- **What you need to do**
Work out the number of lines in the listing below that include "Urkunde", and answer with it alone.
___ Exercise data ___
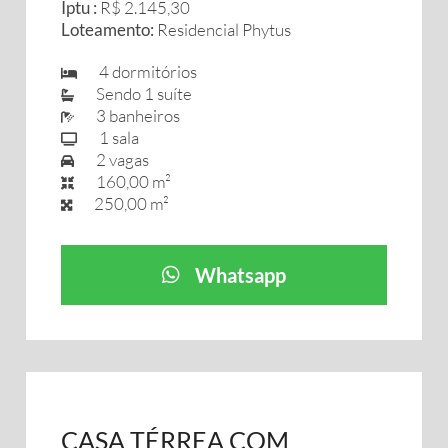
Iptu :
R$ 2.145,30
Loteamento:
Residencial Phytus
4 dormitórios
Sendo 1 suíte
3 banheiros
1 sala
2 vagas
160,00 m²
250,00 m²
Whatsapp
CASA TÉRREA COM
___
___ Exercise data ___
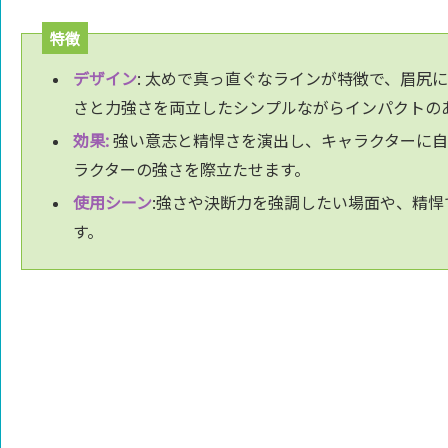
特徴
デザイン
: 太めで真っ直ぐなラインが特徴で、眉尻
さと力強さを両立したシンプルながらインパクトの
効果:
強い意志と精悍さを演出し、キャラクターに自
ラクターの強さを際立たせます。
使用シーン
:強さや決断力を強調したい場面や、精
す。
___
___ Exercise data ___
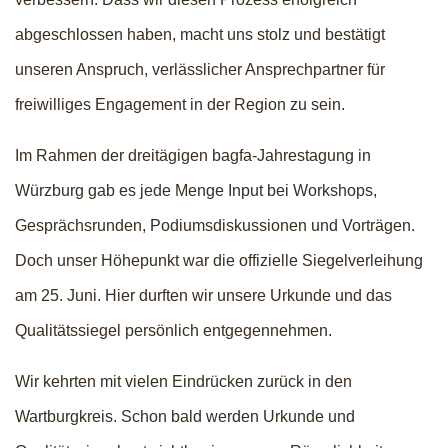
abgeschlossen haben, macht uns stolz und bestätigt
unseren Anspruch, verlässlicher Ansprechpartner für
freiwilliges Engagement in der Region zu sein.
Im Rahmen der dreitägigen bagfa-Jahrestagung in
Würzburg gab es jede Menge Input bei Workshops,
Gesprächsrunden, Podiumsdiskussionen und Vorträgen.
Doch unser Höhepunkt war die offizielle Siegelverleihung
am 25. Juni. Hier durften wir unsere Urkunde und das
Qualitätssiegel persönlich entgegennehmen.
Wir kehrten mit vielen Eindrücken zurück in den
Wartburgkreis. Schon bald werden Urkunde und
___
- **Exercise output**
2